Questions about smoothness and determinacy of stochastic processes Recently I've been dealing with a problem involving stochastic processes. However, I found myself not so familiar with this topic. I have the following two questions regarding whether there is a canonical way to define smoothness, and whether there is a way to uniquely determine a stochastic process.

*

*By definition, a stochastic process can be considered as a random variable that is evolving along time. Now assume $K\subset{R}$ is compact. Let us consider a stochastic process $X(t, \beta)$, where $t$ is the time; and for any fixed $t$, $X(t, \beta)$ is a random variable subject to a distribution $\mathbb{F}(\beta)$ with $\beta\in K$. What is the canonical way to define the continuity/smoothness of $X(t, \beta)$ with respect to $t$ so that this stochastic process can be considered as a `dynamical system of random variable'?
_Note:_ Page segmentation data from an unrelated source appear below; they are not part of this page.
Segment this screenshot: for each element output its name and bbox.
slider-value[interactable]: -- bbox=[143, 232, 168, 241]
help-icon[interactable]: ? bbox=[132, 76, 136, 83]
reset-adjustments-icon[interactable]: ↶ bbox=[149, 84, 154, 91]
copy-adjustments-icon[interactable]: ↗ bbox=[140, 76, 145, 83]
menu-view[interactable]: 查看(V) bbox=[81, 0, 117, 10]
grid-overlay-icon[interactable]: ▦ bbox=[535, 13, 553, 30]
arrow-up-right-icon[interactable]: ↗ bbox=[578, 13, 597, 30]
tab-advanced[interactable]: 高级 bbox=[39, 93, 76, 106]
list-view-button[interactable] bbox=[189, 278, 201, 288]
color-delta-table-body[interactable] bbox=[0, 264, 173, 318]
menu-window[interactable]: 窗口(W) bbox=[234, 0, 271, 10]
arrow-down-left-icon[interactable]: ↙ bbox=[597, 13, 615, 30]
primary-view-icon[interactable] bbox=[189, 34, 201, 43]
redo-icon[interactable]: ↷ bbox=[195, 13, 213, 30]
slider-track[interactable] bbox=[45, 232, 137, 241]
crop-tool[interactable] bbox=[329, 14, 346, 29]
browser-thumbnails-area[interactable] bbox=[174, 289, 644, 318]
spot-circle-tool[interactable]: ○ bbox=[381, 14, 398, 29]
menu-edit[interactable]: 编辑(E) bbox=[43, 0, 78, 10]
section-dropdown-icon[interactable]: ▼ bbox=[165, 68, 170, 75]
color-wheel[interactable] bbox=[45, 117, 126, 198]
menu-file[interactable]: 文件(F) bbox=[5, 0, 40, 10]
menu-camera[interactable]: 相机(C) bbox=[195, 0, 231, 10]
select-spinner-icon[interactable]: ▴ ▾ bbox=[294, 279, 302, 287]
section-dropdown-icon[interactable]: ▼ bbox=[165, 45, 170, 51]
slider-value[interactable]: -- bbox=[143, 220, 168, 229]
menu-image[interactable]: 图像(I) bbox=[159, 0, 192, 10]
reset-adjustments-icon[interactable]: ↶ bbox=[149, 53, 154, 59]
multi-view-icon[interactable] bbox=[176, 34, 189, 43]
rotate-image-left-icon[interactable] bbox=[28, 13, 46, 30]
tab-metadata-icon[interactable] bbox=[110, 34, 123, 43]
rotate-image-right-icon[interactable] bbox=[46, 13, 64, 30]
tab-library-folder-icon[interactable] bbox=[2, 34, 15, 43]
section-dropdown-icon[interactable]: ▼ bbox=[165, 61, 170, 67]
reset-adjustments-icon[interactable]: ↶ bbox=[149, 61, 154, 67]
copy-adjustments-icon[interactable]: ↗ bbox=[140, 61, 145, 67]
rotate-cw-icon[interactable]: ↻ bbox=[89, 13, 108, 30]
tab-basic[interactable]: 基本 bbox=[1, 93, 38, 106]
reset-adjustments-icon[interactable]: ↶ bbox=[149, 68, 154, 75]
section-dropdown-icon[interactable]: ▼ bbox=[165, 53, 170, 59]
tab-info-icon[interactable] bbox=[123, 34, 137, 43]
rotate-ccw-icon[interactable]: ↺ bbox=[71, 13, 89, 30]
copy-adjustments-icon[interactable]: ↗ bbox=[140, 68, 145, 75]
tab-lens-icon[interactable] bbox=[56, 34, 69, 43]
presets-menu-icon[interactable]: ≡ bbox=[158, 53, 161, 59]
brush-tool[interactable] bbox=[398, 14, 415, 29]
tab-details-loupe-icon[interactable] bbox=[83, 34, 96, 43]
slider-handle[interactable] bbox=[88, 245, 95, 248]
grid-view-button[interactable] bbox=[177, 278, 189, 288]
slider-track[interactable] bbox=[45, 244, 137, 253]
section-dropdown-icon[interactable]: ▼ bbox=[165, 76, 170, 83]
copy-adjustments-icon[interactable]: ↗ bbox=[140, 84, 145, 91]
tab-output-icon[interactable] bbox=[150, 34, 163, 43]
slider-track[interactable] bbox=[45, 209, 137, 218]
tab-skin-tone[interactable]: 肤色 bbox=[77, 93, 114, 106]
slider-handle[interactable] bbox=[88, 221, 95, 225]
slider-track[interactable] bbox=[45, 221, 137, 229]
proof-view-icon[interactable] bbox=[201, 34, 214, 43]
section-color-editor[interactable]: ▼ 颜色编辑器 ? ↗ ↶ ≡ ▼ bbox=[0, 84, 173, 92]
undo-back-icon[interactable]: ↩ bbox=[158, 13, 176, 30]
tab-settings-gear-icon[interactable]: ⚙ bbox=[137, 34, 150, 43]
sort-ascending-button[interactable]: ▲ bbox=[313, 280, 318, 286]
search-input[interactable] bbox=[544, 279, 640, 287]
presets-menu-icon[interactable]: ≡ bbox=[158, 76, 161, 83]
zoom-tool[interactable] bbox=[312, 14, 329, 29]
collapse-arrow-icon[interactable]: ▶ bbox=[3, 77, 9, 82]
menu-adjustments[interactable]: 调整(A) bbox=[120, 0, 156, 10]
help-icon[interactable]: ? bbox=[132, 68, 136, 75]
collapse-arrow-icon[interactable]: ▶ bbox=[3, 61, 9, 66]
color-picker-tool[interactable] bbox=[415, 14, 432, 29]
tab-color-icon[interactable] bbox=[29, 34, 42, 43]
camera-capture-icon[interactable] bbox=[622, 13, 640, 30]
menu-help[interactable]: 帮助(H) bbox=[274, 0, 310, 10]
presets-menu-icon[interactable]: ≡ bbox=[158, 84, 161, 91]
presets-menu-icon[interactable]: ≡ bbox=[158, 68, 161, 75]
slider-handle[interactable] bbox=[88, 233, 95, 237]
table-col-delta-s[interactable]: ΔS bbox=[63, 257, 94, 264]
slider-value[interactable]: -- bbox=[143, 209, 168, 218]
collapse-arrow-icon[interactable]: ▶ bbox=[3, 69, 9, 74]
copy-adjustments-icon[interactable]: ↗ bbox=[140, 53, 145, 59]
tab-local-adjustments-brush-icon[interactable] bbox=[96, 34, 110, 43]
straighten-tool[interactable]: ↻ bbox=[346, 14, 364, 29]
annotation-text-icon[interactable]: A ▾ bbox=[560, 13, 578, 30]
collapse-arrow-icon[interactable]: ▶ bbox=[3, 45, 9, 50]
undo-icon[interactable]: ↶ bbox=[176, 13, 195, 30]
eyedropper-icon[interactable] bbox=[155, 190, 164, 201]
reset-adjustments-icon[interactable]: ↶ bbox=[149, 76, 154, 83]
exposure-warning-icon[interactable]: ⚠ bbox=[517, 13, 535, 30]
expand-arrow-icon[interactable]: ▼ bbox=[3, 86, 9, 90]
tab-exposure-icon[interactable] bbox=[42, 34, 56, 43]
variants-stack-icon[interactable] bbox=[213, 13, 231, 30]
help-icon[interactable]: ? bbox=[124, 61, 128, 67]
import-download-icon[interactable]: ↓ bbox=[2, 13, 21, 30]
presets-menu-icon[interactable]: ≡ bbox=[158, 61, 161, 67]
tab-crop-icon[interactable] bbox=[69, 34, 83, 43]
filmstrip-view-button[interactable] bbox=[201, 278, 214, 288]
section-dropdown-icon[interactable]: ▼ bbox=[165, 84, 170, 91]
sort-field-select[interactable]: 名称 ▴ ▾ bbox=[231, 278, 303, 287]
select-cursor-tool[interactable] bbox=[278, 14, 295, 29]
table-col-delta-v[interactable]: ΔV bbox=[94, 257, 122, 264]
*For a random variable $X$ (with the assumption that its distribution is nice enough), we can uniquely recover its distribution through its moment generating function (MGF). Is there any tool, like the MGF of random variable, to uniquely determine a stochastic process?
 A: 
By definition, a stochastic process can be considered as a random
variable that is evolving along time.

Your "definition" is not nearly precise enough to allow you to consider the questions you're asking.
Try looking up the actual standard definition and you'll find your questions have standard answers.
A stochastic process is a function
$$
X(t, \omega) : [0, \infty) \times \Omega \rightarrow \mathbb{R},
$$
where $(\Omega, \mathcal{F}, P)$ is a probability space, such that $X$ is measurable in $(t, \omega)$.
(Same definition in the discrete-time case, after replacing $[0, \infty)$ by $\mathbb{N}$.)

What is the canonical way to define the continuity...of
$X(t,\omega)$ with respect to $t$...?

$X(t,\omega)$ is said to have continuous sample paths almost surely, or continuous almost surely, if
$X(t, \omega) : [0, \infty) \rightarrow \mathbb{R}$ is continuous for almost all $\omega$, i.e. for all $\omega$ in an event with probability one.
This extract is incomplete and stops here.